**Available data:**
· · · · ·
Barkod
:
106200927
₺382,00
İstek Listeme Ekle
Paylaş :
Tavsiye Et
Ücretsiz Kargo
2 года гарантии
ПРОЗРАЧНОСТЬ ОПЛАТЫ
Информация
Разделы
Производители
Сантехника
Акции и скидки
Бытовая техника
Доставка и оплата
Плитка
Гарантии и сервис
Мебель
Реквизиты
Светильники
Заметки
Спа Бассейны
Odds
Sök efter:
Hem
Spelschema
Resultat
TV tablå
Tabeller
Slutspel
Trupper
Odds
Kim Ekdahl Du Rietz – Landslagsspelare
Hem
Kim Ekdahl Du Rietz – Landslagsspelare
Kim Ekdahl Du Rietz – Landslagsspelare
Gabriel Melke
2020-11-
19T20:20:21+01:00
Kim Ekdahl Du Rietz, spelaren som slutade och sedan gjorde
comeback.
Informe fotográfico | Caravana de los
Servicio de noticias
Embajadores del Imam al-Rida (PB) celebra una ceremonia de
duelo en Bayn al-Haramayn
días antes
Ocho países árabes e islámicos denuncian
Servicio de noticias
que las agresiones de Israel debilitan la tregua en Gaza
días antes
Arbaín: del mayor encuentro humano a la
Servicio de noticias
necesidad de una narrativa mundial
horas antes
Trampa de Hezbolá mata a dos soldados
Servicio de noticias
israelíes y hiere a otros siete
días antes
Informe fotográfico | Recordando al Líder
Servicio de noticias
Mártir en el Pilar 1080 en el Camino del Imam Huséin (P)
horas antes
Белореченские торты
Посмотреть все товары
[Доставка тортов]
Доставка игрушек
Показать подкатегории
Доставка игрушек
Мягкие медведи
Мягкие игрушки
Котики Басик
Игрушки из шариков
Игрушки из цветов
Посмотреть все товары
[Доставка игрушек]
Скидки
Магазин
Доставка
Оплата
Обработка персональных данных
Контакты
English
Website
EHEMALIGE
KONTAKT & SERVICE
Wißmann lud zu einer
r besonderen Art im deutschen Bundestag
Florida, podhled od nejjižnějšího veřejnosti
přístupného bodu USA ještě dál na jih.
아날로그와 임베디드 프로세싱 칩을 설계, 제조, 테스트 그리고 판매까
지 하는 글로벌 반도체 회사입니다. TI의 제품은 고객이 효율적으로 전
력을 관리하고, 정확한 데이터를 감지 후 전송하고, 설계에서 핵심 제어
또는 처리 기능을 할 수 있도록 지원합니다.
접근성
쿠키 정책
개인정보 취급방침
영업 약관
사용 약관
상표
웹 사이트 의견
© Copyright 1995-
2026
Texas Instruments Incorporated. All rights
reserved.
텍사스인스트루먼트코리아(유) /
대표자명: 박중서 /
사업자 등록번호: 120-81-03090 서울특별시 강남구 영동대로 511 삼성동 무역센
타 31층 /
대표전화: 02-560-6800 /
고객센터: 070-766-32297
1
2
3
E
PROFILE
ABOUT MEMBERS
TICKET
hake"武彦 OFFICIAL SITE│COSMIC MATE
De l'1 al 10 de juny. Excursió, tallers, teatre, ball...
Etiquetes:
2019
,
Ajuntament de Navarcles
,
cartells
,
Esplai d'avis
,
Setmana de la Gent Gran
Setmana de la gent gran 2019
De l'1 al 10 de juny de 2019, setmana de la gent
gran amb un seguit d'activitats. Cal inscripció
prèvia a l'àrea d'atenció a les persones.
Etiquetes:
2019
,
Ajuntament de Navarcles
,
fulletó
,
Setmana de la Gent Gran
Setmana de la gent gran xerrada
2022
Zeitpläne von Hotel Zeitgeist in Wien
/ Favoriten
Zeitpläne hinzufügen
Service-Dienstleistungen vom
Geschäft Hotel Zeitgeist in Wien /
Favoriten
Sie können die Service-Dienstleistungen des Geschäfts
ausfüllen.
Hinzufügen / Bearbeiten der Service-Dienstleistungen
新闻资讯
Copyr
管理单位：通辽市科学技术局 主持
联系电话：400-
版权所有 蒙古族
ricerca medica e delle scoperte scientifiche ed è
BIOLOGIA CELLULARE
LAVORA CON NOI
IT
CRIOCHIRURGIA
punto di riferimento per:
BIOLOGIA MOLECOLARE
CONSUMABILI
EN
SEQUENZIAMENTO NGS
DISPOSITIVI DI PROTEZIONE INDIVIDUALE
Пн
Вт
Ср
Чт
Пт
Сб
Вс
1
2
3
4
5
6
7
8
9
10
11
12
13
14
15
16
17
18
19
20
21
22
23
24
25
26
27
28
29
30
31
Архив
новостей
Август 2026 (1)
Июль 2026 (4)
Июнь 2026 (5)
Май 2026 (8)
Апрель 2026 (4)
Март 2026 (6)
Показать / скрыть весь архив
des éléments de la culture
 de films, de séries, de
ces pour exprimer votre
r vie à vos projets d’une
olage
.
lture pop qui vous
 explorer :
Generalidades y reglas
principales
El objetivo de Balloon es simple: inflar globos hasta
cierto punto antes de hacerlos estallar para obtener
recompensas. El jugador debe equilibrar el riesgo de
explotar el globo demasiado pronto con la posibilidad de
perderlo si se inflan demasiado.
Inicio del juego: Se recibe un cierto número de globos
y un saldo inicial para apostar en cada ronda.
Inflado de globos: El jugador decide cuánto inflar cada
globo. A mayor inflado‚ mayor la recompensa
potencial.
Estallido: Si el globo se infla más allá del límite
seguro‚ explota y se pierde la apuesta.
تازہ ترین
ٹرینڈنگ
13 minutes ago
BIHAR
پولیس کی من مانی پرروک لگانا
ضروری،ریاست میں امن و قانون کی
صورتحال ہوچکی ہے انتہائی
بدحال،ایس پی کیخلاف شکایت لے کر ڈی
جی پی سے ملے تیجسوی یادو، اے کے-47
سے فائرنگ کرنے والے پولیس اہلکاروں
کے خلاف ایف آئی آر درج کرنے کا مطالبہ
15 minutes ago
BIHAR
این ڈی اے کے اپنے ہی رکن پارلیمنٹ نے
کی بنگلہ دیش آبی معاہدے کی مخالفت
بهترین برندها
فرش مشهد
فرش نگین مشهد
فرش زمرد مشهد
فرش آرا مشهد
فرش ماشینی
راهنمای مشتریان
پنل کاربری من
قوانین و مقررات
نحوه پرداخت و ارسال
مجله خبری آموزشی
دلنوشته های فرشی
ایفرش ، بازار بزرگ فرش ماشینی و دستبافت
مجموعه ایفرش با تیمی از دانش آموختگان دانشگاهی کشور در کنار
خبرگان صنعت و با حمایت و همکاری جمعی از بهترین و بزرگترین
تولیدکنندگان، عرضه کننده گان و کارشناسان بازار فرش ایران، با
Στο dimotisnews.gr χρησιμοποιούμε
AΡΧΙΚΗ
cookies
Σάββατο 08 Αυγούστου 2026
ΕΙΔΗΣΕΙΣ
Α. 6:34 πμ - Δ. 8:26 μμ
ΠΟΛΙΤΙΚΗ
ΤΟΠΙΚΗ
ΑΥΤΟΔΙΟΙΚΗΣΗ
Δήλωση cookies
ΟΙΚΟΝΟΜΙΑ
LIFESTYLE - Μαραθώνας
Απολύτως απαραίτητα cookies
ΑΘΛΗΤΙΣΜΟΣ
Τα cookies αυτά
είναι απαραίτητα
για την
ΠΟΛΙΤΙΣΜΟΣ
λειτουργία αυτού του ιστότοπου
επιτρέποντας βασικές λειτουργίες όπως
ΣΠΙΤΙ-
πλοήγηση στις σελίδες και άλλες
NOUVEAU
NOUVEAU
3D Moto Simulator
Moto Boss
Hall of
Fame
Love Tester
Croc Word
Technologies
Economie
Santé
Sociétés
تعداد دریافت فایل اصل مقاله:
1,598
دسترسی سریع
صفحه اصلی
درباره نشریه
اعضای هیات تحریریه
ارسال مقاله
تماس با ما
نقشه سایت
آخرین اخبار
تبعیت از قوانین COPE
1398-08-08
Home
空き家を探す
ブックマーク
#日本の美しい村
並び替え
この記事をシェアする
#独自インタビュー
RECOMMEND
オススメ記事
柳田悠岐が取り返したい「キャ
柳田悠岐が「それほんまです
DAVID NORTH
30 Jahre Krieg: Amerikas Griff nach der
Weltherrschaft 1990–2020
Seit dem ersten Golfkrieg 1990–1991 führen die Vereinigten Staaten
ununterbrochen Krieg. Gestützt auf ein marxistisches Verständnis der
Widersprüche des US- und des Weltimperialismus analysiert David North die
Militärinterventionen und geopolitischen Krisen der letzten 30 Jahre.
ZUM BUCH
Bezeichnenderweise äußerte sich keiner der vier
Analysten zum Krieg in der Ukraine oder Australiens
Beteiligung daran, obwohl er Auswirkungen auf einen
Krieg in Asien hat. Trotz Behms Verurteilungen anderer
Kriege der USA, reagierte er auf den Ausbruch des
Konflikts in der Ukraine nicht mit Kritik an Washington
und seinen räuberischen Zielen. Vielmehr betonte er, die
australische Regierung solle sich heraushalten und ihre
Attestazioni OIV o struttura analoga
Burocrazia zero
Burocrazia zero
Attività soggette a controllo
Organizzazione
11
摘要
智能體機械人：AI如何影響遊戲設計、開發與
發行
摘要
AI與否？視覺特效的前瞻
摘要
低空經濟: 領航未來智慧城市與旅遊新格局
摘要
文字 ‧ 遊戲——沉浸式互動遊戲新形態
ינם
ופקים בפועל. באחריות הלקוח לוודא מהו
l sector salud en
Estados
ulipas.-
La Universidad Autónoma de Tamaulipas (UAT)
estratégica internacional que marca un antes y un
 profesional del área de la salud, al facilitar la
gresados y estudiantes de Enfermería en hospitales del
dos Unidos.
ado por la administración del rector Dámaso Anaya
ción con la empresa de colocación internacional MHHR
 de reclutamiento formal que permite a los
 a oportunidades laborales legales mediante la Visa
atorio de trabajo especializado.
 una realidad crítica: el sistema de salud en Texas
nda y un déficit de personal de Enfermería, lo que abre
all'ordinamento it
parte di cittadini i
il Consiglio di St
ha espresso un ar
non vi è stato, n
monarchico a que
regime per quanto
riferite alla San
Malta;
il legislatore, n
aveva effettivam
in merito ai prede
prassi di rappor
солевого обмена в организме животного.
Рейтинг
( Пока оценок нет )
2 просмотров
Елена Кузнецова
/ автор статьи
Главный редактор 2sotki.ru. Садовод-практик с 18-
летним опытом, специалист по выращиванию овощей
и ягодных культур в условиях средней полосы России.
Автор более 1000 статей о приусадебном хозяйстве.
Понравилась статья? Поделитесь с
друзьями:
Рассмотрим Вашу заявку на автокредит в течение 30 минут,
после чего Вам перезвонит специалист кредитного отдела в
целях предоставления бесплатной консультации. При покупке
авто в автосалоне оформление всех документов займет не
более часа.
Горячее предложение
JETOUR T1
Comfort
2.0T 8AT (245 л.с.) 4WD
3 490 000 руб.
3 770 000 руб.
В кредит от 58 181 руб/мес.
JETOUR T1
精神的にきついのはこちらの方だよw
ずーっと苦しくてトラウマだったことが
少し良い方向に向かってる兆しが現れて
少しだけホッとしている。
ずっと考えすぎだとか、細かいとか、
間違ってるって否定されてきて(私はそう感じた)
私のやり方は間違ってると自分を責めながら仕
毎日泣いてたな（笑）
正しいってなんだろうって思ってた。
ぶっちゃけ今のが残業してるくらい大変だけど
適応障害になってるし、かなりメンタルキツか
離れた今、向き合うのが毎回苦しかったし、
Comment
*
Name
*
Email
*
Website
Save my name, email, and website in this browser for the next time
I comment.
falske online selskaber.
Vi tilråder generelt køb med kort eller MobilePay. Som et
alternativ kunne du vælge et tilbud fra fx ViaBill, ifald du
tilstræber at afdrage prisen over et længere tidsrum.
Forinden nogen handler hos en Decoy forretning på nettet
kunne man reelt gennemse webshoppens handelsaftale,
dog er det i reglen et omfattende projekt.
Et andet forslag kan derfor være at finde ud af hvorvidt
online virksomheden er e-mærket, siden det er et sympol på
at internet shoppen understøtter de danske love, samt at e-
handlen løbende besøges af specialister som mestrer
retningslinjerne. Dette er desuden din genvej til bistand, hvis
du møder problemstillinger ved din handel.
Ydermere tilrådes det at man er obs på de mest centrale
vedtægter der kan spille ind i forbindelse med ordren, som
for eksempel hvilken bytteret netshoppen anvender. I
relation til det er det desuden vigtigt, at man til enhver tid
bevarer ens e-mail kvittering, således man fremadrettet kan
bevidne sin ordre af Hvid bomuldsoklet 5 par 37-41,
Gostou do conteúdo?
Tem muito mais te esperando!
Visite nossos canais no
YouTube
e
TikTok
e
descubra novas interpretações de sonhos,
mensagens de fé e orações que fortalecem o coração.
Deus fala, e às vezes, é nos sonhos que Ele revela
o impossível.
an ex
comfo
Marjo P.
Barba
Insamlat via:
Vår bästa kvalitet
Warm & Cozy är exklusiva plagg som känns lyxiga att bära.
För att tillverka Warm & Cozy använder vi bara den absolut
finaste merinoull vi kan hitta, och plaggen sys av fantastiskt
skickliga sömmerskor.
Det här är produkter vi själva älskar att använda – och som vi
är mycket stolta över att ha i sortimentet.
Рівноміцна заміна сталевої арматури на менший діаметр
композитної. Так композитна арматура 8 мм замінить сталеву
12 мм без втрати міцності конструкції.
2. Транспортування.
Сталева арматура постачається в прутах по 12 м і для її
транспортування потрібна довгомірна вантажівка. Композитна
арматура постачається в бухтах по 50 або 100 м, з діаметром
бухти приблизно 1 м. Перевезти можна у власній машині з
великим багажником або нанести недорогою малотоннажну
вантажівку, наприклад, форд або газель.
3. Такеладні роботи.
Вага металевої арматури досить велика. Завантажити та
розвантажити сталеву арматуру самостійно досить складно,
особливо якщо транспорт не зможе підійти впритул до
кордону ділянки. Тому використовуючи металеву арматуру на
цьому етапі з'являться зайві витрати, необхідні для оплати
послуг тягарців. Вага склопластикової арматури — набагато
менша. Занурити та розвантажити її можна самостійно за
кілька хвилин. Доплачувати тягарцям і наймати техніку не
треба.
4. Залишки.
· · · · ·
**Required work:** All lines above in which the word "арматура" occurs should be identified and copied.

**Response to the exercise:**
композитної. Так композитна арматура 8 мм замінить сталеву
Сталева арматура постачається в прутах по 12 м і для її
арматура постачається в бухтах по 50 або 100 м, з діаметром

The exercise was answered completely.